What it took to stump the optimizer

Sometime ago I was working with a Microsoft support technician on a ticket related to some database issues on SCOM. The technician wanted to run a stored procedure to clear out some of the backlog we were seeing with a batch job.

When he ran the procedure (via Query Analyser) – we encountered an error as below. Basically an error that is wee bit rare, the optimizer telling us that it is stumped and the query is too big for it to process. The technician moved on to other ways of resolving the issue as fixing this problem involved touching some procedures that came with the product and was beyond the scope of our call.
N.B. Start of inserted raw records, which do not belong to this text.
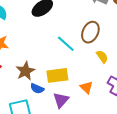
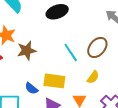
yellow semicircle: (102, 57) -> (93, 77), moved, turned 56
brown star: (25, 71) -> (27, 51), moved

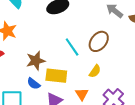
brown star: (27, 51) -> (36, 61), moved

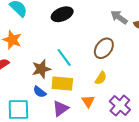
cyan line: (72, 47) -> (64, 57), moved

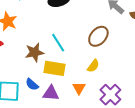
blue semicircle: (40, 92) -> (32, 84), moved
purple triangle: (61, 108) -> (51, 93), turned 36

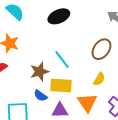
blue semicircle: (32, 84) -> (40, 96), moved
orange triangle: (79, 88) -> (87, 103), size x1.5

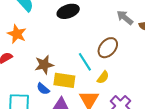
cyan line: (62, 60) -> (85, 62), moved

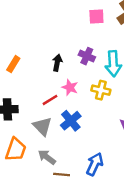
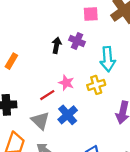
purple cross: (87, 56) -> (77, 41), moved
black arrow: (57, 63) -> (57, 45), moved
yellow cross: (101, 90) -> (96, 85), turned -30

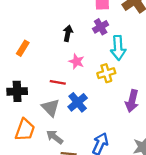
purple cross: (77, 41) -> (101, 27), moved, turned 35
pink star: (66, 83) -> (76, 61), moved
red line: (47, 95) -> (58, 82), turned 42

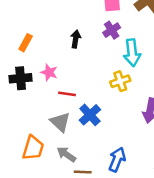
orange rectangle: (23, 48) -> (26, 43), moved
pink star: (76, 61) -> (49, 72), moved
black cross: (17, 91) -> (21, 78), moved

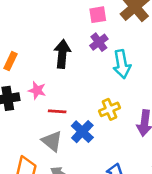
black arrow: (76, 39) -> (62, 54), size x1.5
yellow cross: (120, 81) -> (110, 109), moved

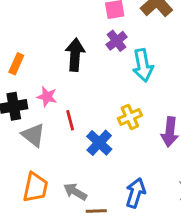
red line: (57, 111) -> (70, 120), turned 72
gray triangle: (52, 141) -> (33, 135), moved

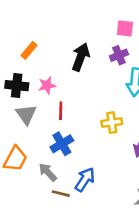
pink star: (47, 97) -> (47, 85), turned 30
blue cross: (99, 143) -> (62, 144), moved
blue arrow: (136, 193) -> (85, 179), moved

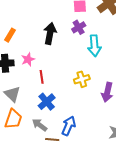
gray triangle: (26, 114) -> (12, 94), moved

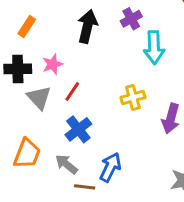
red line: (42, 77) -> (72, 92), turned 40
gray triangle: (12, 94) -> (39, 98), moved

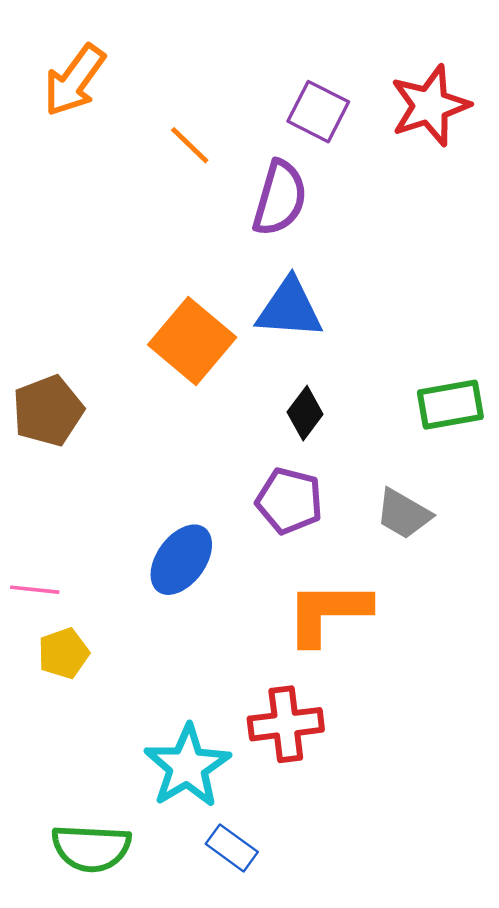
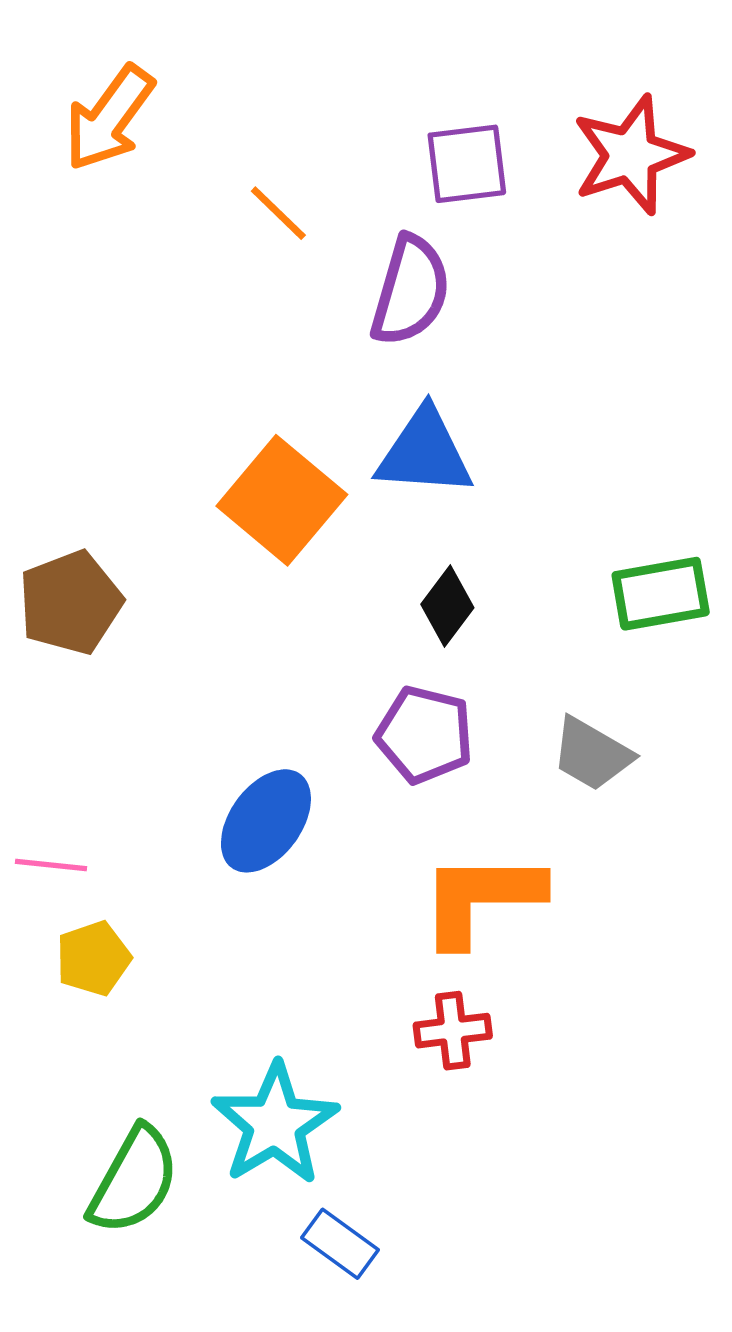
purple square: (318, 112) -> (467, 164), turned -34
red cross: (286, 724) -> (453, 1031), moved, size x0.7
green semicircle: (91, 848) -> (134, 1180), moved, turned -64

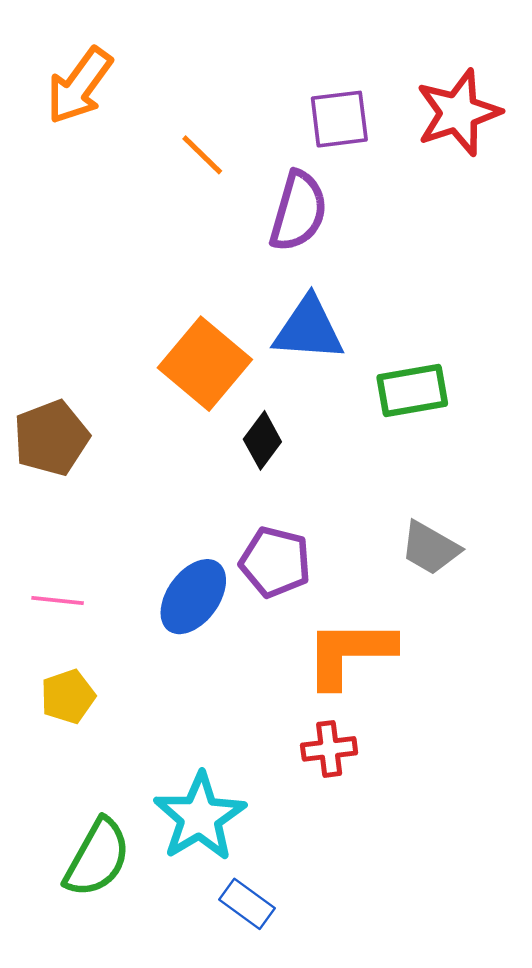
green rectangle: (661, 594) -> (412, 390), moved
black diamond: (447, 606) -> (262, 440), moved
purple pentagon: (425, 735) -> (275, 562), moved
pink line: (51, 865) -> (58, 600), moved

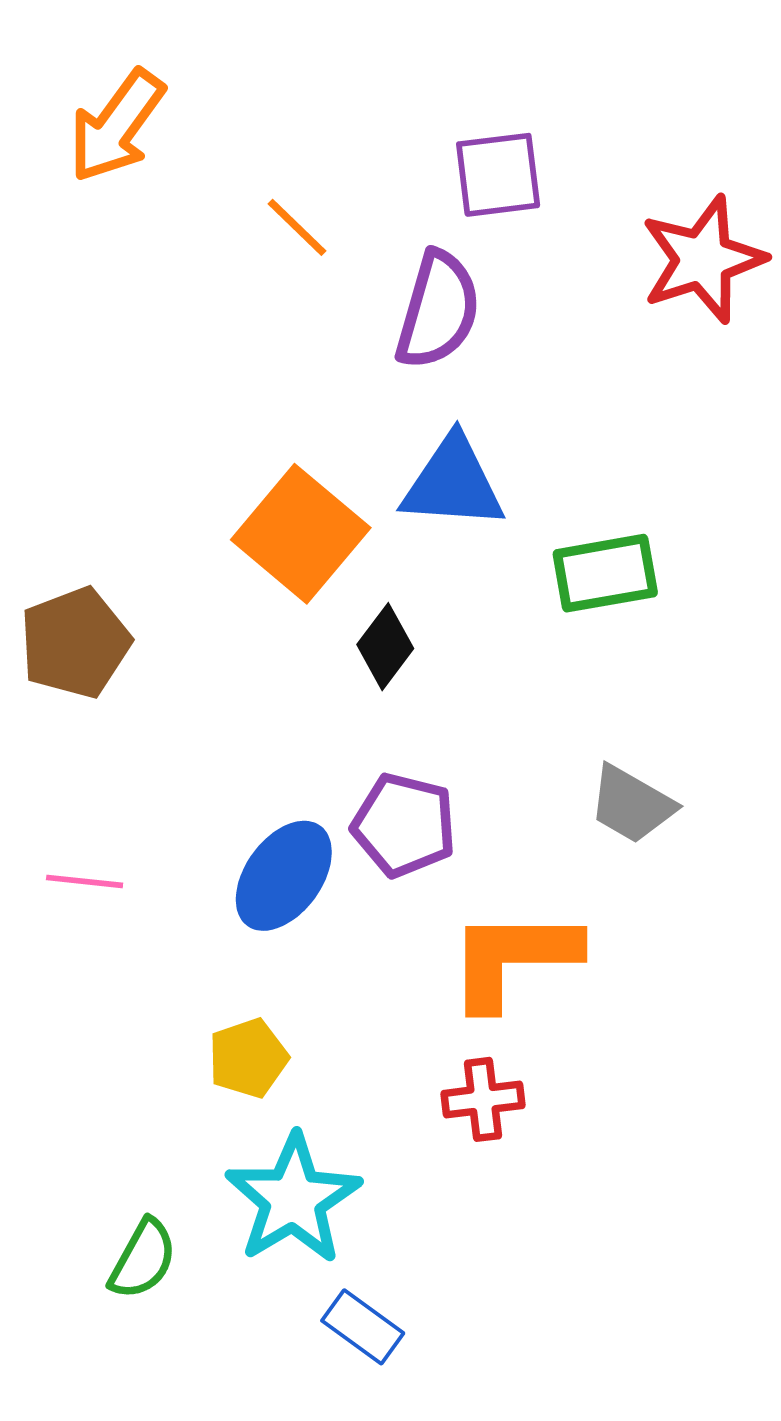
red star: (458, 113) -> (703, 259), moved
yellow pentagon: (68, 696) -> (248, 1058), moved
green semicircle: (97, 858) -> (143, 1259), size x0.7

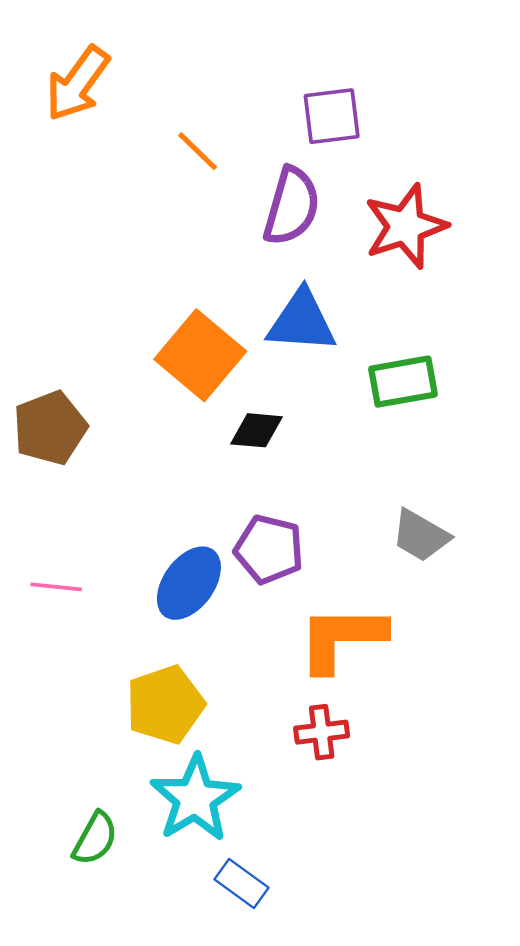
red star: (703, 259) -> (406, 226), moved
black diamond: (385, 647) -> (257, 430), turned 58
yellow pentagon: (248, 1058) -> (165, 705), size x1.5

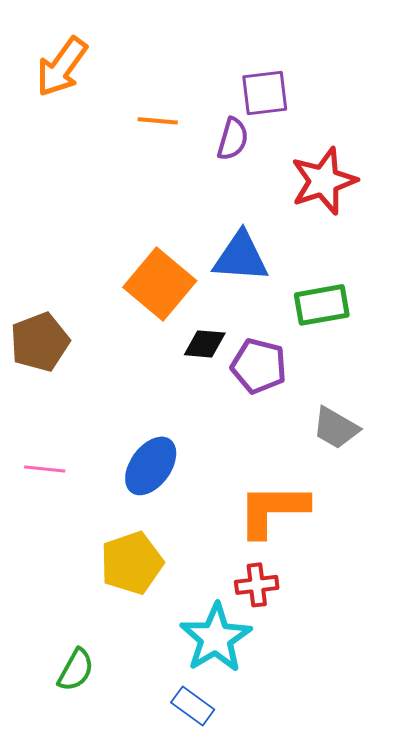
orange line: (198, 151) -> (158, 121), turned -39
purple semicircle: (292, 206) -> (233, 139), moved, size x0.7
purple pentagon: (269, 549) -> (259, 366), moved
cyan star: (195, 798) -> (216, 638), moved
But after we were done, I was intrigued to find out what caused the optimizer to give up.scomoptimiser

I went to Line 177 of the specified stored procedure and found a statement that looked pretty small on the outside:

DELETE dbo.[CategoryOverride]

FROM dbo.[CategoryOverride] CO

JOIN #BaseManagedEntitiesToPurge BMETP

ON CO.[InstanceContext] = BMETP.[BaseManagedEntityId]

The table CategoryOverride had about 300 rows..and  on checking what went into the temp table – it wasn’t all that large either, only around 100 rows. Looking at the estimated plan from the optimizer gave me nothing – a perfectly ordinary plan with an equijoin on a clustered index. So what was causing the problem?

I looked to see if the table CategoryOverride had any triggers on it. None. Then I went on to looking at keys. The table had one foreign key defined on it.

scomo1

I decided to script this key and see what it showed me.

ALTER TABLE [dbo].[CategoryOverride] WITH CHECK ADD CONSTRAINT [FK_CategoryOverride_ManagementPack] FOREIGN KEY([ManagementPackId])

REFERENCES [dbo].[ManagementPack] ([ManagementPackId])

ON DELETE CASCADE

GO

There was my culprit – an ON DELETE CASCADE. So many other tables is this touching? A quick look at the dependancies on this table showed me no less than 14. For one record to be deleted – there were dependancies on 14 tables. I picked one record on the main table and counted how many dependant records were there to clean up. It was about 6000. So the delete statement was far from a benign straightforward delete – it had a huge amount of data to clean up and the optimizer could not generate a plan across 14 tables some of them having more cascade deletes on them.

Moral of the story – never assume the simplicity of a statement based on looking at it, or what the query optimizer tells you. The truth may be much deeper. If I had the choice of fixing it I would remove the cascade delete and go on to cleaning up data step-by-step in each of the dependant tables.